# [Brief]
Write out each line of the records that has "Puuilo" in it.

*** Block opens ***

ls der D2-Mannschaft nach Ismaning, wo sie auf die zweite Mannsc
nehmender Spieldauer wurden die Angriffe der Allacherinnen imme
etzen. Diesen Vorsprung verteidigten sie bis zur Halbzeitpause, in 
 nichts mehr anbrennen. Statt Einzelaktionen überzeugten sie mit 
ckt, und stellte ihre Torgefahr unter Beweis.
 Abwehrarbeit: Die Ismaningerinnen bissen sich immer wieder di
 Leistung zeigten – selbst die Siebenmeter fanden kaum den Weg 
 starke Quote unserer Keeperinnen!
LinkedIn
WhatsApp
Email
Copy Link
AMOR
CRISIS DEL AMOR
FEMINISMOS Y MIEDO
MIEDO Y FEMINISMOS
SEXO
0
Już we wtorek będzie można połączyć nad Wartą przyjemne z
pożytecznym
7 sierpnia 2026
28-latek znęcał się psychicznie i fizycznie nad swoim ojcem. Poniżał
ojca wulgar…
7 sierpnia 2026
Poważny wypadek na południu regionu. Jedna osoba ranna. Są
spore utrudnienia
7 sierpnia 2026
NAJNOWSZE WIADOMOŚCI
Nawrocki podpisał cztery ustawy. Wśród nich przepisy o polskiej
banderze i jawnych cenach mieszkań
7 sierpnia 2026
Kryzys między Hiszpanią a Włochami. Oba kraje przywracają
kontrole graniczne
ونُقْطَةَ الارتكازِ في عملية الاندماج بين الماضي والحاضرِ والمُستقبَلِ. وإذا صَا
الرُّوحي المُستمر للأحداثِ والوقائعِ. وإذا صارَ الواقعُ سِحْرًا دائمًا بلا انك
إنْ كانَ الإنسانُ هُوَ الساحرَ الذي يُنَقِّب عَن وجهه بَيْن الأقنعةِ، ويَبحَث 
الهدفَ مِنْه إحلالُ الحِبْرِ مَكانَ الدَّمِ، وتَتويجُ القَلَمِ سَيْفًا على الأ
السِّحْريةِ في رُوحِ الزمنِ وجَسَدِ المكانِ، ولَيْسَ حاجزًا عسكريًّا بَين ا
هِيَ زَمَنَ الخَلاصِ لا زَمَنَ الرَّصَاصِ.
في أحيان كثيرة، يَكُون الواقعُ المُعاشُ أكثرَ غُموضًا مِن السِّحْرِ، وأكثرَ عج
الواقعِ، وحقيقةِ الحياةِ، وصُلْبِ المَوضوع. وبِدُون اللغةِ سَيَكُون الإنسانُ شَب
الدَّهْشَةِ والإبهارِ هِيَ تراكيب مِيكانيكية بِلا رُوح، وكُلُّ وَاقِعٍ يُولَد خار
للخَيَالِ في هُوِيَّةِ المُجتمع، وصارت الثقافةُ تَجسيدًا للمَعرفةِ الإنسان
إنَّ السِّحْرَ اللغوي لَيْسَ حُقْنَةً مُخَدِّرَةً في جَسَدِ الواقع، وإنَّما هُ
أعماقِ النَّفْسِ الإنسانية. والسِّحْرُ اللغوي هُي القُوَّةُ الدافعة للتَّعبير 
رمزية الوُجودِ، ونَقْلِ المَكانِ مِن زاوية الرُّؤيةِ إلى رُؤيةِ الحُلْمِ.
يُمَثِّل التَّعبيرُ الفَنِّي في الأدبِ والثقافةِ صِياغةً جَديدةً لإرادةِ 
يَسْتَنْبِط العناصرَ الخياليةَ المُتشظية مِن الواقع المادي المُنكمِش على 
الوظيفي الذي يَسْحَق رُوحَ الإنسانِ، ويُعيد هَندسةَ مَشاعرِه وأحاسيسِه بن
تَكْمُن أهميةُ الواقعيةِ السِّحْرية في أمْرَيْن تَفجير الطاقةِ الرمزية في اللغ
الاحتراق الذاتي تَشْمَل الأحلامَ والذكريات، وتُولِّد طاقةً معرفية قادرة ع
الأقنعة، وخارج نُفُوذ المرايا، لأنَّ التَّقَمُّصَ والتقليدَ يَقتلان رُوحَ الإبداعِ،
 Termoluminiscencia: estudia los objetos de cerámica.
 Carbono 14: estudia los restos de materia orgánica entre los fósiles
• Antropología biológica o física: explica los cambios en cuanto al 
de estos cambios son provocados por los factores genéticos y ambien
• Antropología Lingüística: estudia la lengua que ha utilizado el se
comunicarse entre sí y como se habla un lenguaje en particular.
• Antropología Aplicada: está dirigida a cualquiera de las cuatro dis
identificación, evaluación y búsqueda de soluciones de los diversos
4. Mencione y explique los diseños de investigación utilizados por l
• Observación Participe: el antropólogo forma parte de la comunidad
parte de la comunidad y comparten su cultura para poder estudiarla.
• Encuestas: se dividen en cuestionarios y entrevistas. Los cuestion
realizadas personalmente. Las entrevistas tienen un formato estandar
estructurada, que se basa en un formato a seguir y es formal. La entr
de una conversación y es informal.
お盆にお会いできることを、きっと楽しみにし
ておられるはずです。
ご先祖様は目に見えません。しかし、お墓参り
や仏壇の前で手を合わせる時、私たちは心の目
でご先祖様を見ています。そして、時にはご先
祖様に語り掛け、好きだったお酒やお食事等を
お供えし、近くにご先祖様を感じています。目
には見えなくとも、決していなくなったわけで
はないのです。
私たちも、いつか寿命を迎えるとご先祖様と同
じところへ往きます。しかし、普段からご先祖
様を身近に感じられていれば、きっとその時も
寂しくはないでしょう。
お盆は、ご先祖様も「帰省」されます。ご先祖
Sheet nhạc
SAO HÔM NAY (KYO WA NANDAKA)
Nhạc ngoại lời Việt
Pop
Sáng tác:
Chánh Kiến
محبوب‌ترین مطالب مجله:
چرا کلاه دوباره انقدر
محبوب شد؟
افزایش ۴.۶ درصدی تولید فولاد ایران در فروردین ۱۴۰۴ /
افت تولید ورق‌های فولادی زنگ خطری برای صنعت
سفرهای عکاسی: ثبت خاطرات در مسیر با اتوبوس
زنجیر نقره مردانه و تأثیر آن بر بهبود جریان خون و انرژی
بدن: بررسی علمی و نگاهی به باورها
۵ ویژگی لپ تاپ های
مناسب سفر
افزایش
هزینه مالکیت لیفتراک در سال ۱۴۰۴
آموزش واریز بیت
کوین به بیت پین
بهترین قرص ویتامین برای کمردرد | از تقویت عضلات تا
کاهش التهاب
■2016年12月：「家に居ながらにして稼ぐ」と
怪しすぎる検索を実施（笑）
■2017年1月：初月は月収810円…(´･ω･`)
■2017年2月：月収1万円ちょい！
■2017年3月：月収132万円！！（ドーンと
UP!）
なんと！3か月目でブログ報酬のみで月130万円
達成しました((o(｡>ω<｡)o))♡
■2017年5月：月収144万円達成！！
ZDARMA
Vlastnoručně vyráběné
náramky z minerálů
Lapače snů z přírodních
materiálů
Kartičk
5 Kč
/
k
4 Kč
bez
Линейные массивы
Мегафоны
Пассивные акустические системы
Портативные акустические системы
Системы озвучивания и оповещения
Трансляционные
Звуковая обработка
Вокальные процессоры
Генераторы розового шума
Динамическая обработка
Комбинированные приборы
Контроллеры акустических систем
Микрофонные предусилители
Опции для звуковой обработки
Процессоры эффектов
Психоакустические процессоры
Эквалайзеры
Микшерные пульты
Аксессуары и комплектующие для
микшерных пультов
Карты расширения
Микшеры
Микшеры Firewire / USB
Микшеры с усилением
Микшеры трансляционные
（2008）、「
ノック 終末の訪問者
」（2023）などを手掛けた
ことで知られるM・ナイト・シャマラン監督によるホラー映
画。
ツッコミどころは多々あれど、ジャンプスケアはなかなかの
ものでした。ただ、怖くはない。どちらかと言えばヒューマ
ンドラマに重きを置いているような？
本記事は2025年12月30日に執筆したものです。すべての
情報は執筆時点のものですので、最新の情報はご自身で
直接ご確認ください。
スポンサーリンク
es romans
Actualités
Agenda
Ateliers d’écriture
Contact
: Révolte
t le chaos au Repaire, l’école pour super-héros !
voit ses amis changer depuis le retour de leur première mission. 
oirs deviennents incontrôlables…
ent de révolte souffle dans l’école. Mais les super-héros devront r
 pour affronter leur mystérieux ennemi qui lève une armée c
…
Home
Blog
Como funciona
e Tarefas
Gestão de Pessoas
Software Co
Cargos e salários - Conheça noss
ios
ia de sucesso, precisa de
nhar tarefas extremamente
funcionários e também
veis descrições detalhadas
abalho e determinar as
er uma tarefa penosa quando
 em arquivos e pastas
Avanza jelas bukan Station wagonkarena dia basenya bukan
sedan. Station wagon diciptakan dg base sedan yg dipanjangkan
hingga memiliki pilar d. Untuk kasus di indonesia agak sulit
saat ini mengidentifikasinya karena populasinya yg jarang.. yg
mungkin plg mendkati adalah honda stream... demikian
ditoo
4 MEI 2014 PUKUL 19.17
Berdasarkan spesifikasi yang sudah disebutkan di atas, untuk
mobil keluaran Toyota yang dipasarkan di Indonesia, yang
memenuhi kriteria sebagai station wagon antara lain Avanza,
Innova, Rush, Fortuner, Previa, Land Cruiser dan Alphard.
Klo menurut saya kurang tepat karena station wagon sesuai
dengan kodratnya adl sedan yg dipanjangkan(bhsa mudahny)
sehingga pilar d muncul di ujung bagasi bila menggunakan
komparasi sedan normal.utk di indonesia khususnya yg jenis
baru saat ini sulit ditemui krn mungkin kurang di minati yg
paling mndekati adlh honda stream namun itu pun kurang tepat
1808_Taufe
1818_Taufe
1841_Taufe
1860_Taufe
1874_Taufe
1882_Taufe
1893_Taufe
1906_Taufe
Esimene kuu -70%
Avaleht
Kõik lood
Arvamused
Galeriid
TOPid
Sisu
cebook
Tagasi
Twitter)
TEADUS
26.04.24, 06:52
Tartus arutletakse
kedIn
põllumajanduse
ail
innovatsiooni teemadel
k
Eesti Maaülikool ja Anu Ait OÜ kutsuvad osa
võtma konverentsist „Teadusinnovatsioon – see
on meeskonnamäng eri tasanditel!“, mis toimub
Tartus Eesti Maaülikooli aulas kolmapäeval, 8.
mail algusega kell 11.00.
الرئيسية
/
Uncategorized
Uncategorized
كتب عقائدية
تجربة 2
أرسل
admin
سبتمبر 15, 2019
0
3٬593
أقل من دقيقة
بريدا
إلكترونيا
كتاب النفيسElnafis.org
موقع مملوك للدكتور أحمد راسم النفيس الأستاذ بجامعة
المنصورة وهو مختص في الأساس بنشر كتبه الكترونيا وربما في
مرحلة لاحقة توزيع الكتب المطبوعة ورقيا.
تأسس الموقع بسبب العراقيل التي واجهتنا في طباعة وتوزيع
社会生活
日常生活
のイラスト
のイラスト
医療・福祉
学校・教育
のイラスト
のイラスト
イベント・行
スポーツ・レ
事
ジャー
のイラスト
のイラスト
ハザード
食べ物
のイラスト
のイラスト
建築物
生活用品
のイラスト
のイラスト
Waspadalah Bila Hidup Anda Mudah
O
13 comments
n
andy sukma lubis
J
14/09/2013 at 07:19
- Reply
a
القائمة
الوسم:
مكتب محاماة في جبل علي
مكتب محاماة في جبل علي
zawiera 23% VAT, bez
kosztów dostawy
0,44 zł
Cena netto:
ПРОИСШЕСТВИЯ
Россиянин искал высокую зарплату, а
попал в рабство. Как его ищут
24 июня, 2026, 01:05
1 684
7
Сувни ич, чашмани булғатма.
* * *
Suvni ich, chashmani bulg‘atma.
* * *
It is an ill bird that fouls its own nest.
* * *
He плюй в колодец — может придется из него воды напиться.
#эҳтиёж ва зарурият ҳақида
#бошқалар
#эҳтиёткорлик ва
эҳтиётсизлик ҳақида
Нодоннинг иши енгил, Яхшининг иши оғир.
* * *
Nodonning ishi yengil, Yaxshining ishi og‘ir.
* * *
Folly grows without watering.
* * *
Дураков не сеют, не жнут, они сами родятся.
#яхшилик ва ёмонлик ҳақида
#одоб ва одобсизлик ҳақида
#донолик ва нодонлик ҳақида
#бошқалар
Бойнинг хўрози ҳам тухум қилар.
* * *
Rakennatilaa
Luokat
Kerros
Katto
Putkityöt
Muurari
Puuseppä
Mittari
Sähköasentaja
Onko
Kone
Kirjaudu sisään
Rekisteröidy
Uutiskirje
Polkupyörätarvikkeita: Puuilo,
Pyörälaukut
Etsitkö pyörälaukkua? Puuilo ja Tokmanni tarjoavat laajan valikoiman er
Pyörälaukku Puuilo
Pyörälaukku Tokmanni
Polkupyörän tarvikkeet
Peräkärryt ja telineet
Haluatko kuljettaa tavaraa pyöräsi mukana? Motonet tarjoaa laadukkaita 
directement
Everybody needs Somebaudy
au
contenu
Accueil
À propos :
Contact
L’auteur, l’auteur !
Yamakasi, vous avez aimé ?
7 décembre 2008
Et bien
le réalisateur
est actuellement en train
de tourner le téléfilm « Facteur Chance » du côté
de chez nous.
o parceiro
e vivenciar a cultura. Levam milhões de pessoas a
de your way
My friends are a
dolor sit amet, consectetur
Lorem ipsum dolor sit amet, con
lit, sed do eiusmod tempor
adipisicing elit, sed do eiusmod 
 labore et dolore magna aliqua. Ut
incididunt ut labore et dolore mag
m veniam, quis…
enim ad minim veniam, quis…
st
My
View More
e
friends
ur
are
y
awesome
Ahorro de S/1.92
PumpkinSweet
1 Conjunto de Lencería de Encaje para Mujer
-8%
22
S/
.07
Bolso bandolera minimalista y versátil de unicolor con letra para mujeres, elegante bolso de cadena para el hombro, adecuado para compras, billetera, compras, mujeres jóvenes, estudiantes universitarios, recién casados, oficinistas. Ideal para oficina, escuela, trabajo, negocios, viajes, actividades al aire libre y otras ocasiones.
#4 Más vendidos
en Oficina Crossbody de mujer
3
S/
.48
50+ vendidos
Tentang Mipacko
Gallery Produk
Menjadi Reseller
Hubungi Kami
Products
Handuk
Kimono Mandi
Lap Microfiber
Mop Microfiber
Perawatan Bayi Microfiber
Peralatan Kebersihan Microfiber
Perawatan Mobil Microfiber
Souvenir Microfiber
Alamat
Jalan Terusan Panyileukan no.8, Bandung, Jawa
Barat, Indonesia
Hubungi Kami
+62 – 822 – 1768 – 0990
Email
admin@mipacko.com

*** Block closes ***

# [Expected output]
Polkupyörätarvikkeita: Puuilo,
Etsitkö pyörälaukkua? Puuilo ja Tokmanni tarjoavat laajan valikoiman er
Pyörälaukku Puuilo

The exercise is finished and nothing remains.